Sprint re-enabled the connection between Sprint and Cogent at 21:00 UTC (16:00 EST) on Sunday, 2 Nov, 2008. Sprint issued a hastily prepared statement about the reconnection (the HTML is a cut-and-paste job from "IP/MPLS Products from Sprint"), explaining their position. Cogent hasn't commented yet.
The connection appears to be routed much as it was before Oct 30. Previously, we saw Sprint selecting 2700-2900 prefixes from Cogent (that is, picking Cogent as the best path for that many network prefixes). We saw Cogent selecting about 7500-8000 prefixes from Sprint. Now that they have reconnected, Sprint is selecting 2538 prefixes from Cogent and Cogent is selecting 7016 from Sprint. So down slightly, but not appreciably. The link is up.
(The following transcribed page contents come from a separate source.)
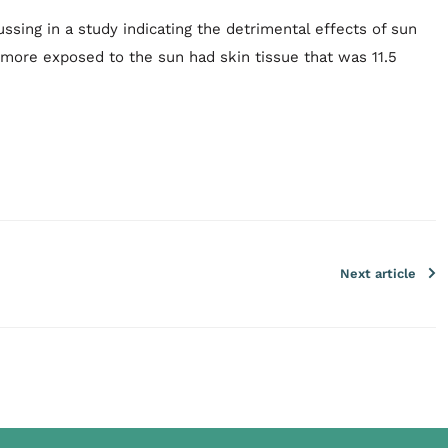
ssing in a study indicating the detrimental effects of sun
 more exposed to the sun had skin tissue that was 11.5
Next article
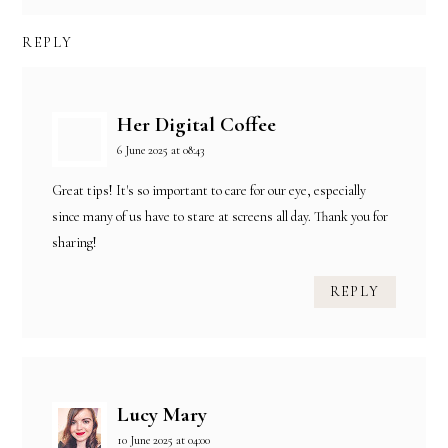
REPLY
Her Digital Coffee
6 June 2025 at 08:43
Great tips! It's so important to care for our eye, especially
since many of us have to stare at screens all day. Thank you for
sharing!
REPLY
Lucy Mary
10 June 2025 at 04:00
The fact that Sprint has reconnected this indicates clearly that they intend to fight this battle in court rather than in the routing tables or in the court of public opinion. This fact alone makes this likely to be one of the more interesting peering disputes of the last few years. But the resolution may take months or years, given the speed with which the courts move.

If they plan to resolve this in court, why disconnect in the first place? Do you think that Cogent's response (or lack thereof) forced them to change plans, or was the depeering just a warning shot?
It's hard to guess what will be the eventual solution. Is it Cogent or is it Sprint that stands to lose the most? An interesting third way may be that both networks will have to buy transit from a third party again at which point the costs of having active peering sessions may be significantly less than the costs of having the transit link in place.
I do get the feeling that being a Tier1 may be less preferable than some parties think. Tier2 (with plenty peerings) offers many of the benefits and a fall-back to transit if all else fails (either deliberately or by accident)
For some more explaing of peering and transit have a look here: http://arstechnica.com/guides/other/peering-and-transit.ars :-)
Sprint claims that they've been disconnecting ports two per month for the better part of a year, with no response from Cogent and that Thursday was simply the occasion of the last two ports. My guess (not being a lawyer, or working at Sprint or working at Cogent) is that Sprint wanted to show actual harm and that that harm would be caused by Cogent's unwillingness to pay NTT Communications (AS2914) for transit to Sprint. There is now not just a billing dispute (which can be solved by financial compensation) but also a matter of specific performance on the table (demanding that Cogent route to Sprint via other carriers, or not).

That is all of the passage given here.